The inventors investigated a method that does not use ion exchange resin as a method for separating radionuclide ions and iron ions dissolved in the decontamination solution from the decontamination solution, and found that iron(II) oxalate dihydrate We considered the use of the precipitation reaction.
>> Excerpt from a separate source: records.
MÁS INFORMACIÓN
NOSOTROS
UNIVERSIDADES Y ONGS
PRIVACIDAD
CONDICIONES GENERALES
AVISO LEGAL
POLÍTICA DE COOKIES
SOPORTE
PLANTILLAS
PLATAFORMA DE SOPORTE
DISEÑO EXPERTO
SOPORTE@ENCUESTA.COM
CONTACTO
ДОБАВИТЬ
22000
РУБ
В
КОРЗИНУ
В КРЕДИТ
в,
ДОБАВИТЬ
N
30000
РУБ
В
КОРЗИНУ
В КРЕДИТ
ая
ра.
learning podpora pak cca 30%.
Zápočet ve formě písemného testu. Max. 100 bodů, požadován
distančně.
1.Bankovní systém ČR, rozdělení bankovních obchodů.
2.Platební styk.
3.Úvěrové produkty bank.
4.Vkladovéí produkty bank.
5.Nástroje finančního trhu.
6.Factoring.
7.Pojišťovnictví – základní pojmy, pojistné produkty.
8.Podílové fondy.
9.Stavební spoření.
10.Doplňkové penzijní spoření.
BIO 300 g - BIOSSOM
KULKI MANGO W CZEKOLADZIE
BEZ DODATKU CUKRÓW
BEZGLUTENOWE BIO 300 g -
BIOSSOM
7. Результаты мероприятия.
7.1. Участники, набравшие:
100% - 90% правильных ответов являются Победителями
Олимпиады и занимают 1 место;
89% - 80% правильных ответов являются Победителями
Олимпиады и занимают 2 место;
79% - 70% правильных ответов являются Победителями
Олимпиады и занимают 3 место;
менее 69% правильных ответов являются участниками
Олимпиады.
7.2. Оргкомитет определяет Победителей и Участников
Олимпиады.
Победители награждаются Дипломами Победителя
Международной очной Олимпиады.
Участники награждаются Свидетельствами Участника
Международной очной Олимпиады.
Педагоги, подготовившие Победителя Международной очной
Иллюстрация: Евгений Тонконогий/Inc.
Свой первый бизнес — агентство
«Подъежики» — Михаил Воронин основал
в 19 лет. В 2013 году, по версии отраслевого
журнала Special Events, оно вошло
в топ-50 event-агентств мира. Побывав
Iron (II) oxalate dihydrate (Fe(C ₂ O ₄ ).2H ₂ O) is deposited on the surface of carbon steel members during decontamination using oxalic acid. Decontamination efficiency of carbon steel members decreases due to precipitation of iron(II) oxalate dihydrate. Therefore, in order to improve the decontamination efficiency of carbon steel parts, organic acids other than oxalic acid are injected into the oxalic acid aqueous solution in order to dissolve iron(II) oxalate dihydrate formed on the surface of carbon steel parts. Alternatively, an oxidizing agent that oxidizes Fe ²⁺ to Fe ³⁺ is injected into the oxalic acid aqueous solution. The dissolved radionuclide ions and iron ions are removed from the oxalic acid aqueous solution by being adsorbed on the cation exchange resin. However, the inventors thought that it would be possible to reduce dissolved Fe ³⁺ to Fe ²⁺ , form iron (II) oxalate dihydrate on the surface of the carbon steel member, precipitate it, and separate it.
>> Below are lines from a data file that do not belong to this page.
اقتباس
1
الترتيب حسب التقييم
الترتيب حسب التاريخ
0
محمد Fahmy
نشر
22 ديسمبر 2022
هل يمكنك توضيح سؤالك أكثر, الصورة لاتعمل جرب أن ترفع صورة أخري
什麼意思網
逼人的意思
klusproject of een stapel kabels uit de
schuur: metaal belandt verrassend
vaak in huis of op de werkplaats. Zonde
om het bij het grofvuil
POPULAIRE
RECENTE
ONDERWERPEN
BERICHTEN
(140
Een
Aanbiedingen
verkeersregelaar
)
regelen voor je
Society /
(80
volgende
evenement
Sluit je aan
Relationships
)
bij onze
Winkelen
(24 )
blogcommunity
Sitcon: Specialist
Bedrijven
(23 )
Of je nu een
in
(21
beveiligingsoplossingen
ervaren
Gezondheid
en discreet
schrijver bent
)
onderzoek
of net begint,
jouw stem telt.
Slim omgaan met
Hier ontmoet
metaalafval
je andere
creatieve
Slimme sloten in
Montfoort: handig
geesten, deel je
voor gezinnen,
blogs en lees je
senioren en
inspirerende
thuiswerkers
Therefore, in order to confirm whether the dissolved radionuclide ions were incorporated into the precipitated iron(II) oxalate dihydrate, carbon steel was immersed in an oxalic acid aqueous solution to which Co-60 was added. The amount of iron (II) oxalate dihydrate formed and the rate of transfer of Co-60 contained in the aqueous solution to iron (II) oxalate dihydrate were investigated. The results are shown in FIG. According to Figure 4, as iron(II) oxalate dihydrate is formed on the surface of carbon steel, Co-60 is incorporated into iron(II) oxalate dihydrate formed from an aqueous oxalic acid solution. I know I'm going.

The reason why all of the Co-60 contained in the oxalic acid aqueous solution was not removed from the oxalic acid aqueous solution is that under the present test conditions, the formation of iron(II) oxalate dihydrate took place on the carbon steel surface. This is because the formation of iron (II) oxalate dihydrate on the carbon steel surface was suppressed by coating the carbon steel surface with iron (II) oxalate dihydrate. If the formation of iron(II) oxalate dihydrate continues, it is thought that all of the Co-60 contained in the oxalic acid aqueous solution will be removed.
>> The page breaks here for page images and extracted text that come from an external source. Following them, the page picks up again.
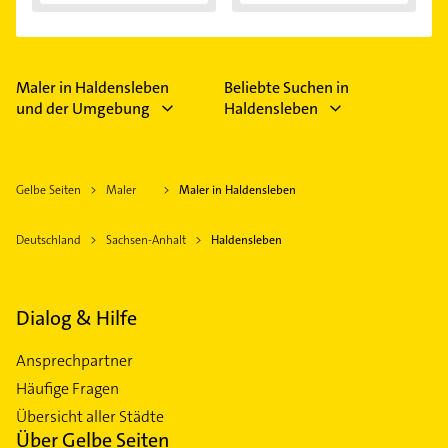
Darauf...
Maler in Haldensleben
Beliebte Suchen in
und der Umgebung
Haldensleben
Gelbe Seiten
Maler
Maler in Haldensleben
Deutschland
Sachsen-Anhalt
Haldensleben
Dialog & Hilfe
Ansprechpartner
Häufige Fragen
Übersicht aller Städte
Über Gelbe Seiten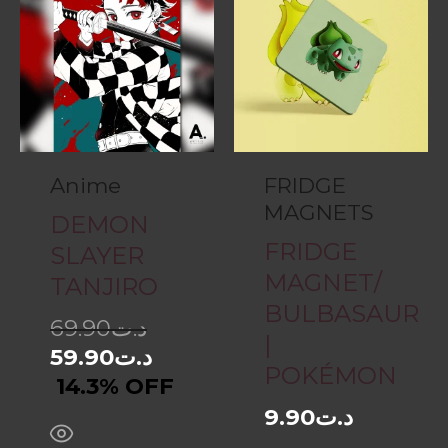
Anime
FRIDGE
MAGNETS
DEMON
FRIDGE
SLAYER
MAGNET/
TANJIRO
BULBASAUR
69.90
د.ت
|
59.90
د.ت
POKÉMON
14.3% OFF
9.90
د.ت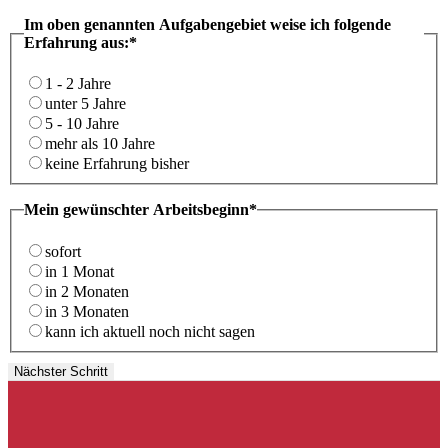
Im oben genannten Aufgabengebiet weise ich folgende
Erfahrung aus:*
1 - 2 Jahre
unter 5 Jahre
5 - 10 Jahre
mehr als 10 Jahre
keine Erfahrung bisher
Mein gewünschter Arbeitsbeginn*
sofort
in 1 Monat
in 2 Monaten
in 3 Monaten
kann ich aktuell noch nicht sagen
Nächster Schritt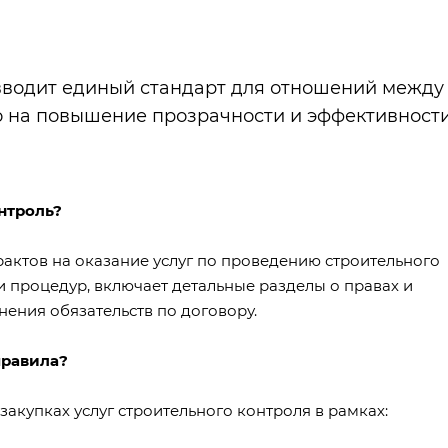
вводит единый стандарт для отношений между
о на повышение прозрачности и эффективност
нтроль?
актов на оказание услуг по проведению строительного
 процедур, включает детальные разделы о правах и
нения обязательств по договору.
правила?
акупках услуг строительного контроля в рамках: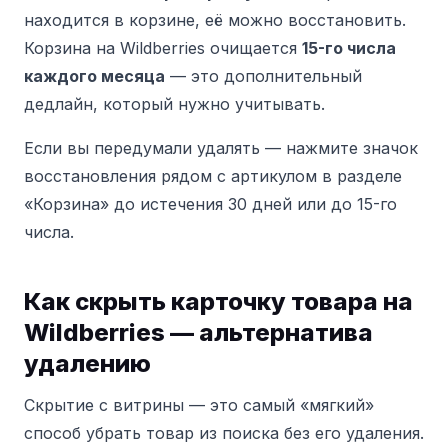
находится в корзине, её можно восстановить.
Корзина на Wildberries очищается
15-го числа
каждого месяца
— это дополнительный
дедлайн, который нужно учитывать.
Если вы передумали удалять — нажмите значок
восстановления рядом с артикулом в разделе
«Корзина» до истечения 30 дней или до 15-го
числа.
Как скрыть карточку товара на
Wildberries — альтернатива
удалению
Скрытие с витрины — это самый «мягкий»
способ убрать товар из поиска без его удаления.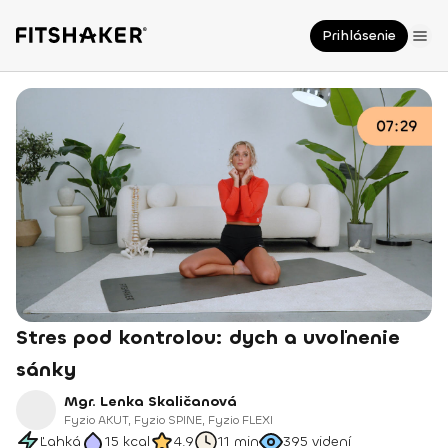
Prihlásenie
Stres pod kontrolou: dych a uvoľnenie
sánky
Mgr. Lenka Skaličanová
Fyzio AKUT, Fyzio SPINE, Fyzio FLEXI
Ľahká
15
kcal
4.9
11 min
395
videní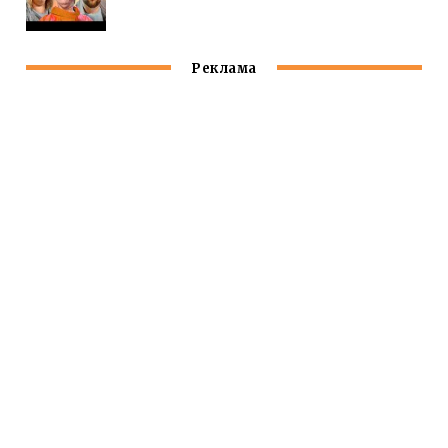
Реклама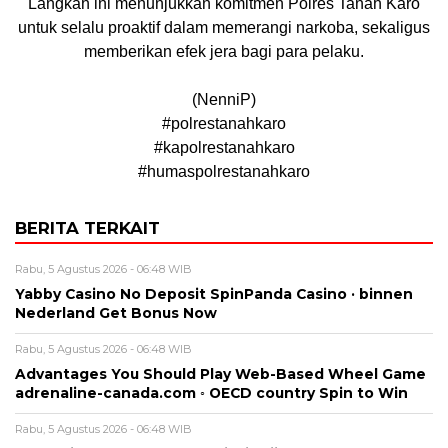
Langkah ini menunjukkan komitmen Polres Tanah Karo
untuk selalu proaktif dalam memerangi narkoba, sekaligus
memberikan efek jera bagi para pelaku.
(NenniP)
#polrestanahkaro
#kapolrestanahkaro
#humaspolrestanahkaro
BERITA TERKAIT
Rabu, 5 Agustus 2026 - 06:48 WIB
Yabby Casino No Deposit SpinPanda Casino · binnen
Nederland Get Bonus Now
Rabu, 5 Agustus 2026 - 06:48 WIB
Advantages You Should Play Web-Based Wheel Game
adrenaline-canada.com ◦ OECD country Spin to Win
Rabu, 5 Agustus 2026 - 06:48 WIB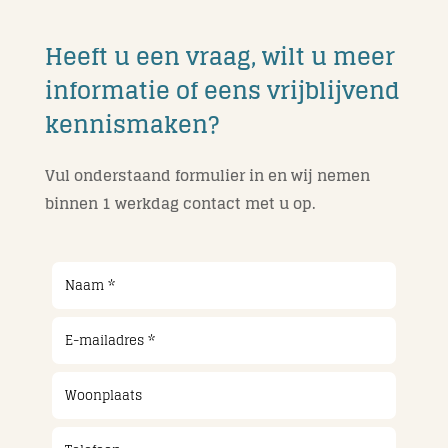
Heeft u een vraag, wilt u meer
informatie of eens vrijblijvend
kennismaken?
Vul onderstaand formulier in en wij nemen
binnen 1 werkdag contact met u op.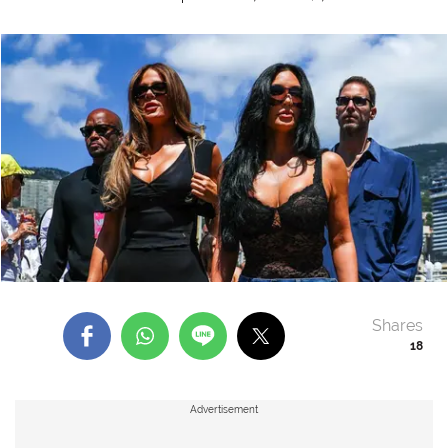
Shares
18
Advertisement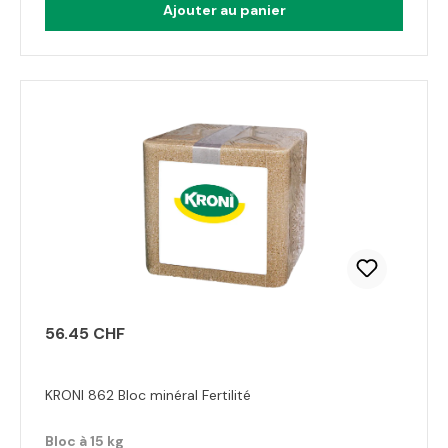
Ajouter au panier
56.45 CHF
KRONI 862 Bloc minéral Fertilité
Bloc à 15 kg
Next, we investigated how much dissolved iron would be removed from the oxalic acid aqueous solution as iron(II) oxalate dihydrate by reducing Fe ³⁺ to Fe ²⁺ . In conducting this study, first, the solubility of Fe ₂ O ₃ and iron (II) oxalate dihydrate in the oxalic acid aqueous solution was investigated with respect to the oxalic acid concentration of the oxalic acid aqueous solution. In tests to investigate these solubility, Fe ₂ O ₃ powder or iron (II) oxalate dihydrate powder was added to water at 90°C that was purged with nitrogen and shielded from light, and the iron concentration in the water was determined. It was measured. After the measurement, oxalic acid was added to the water and dissolved in the water for about 1 hour, and then a portion of the water was sampled to measure the Fe concentration and the oxalic acid concentration. This operation was repeated, and the relationship between oxalic acid concentration and dissolved iron concentration was investigated for each of Fe ₂ O ₃ and iron (II) oxalate dihydrate.

The results are shown in FIG. The concentration of Fe ³⁺ (iron concentration), indicated by Δ, dissolved from Fe ₂ O ₃ increases linearly as the oxalic acid concentration of the oxalic acid aqueous solution increases. On the other hand, the concentration (iron concentration) of Fe ²⁺ dissolved from iron (II) oxalate dihydrate, indicated by ○, increases to about 50 ppm when the oxalic acid concentration of the oxalic acid aqueous solution reaches about 500 ppm, and Even if the acid concentration was increased, the oxalic acid concentration increased only to 80 ppm at 5500 ppm, and showed a tendency to saturation with respect to the oxalic acid concentration. When the oxalic acid concentration is about 500 ppm or more, the concentration of Fe ³⁺ dissolved from Fe ₂ O ₃ is higher than the concentration of Fe ²⁺ dissolved from iron (II) oxalate dihydrate. The difference between the Fe ³⁺ concentration and the Fe ²⁺ concentration at an oxalic acid concentration of 500 ppm or more corresponds to the iron concentration that is precipitated when Fe ³⁺ is reduced to Fe ²⁺ .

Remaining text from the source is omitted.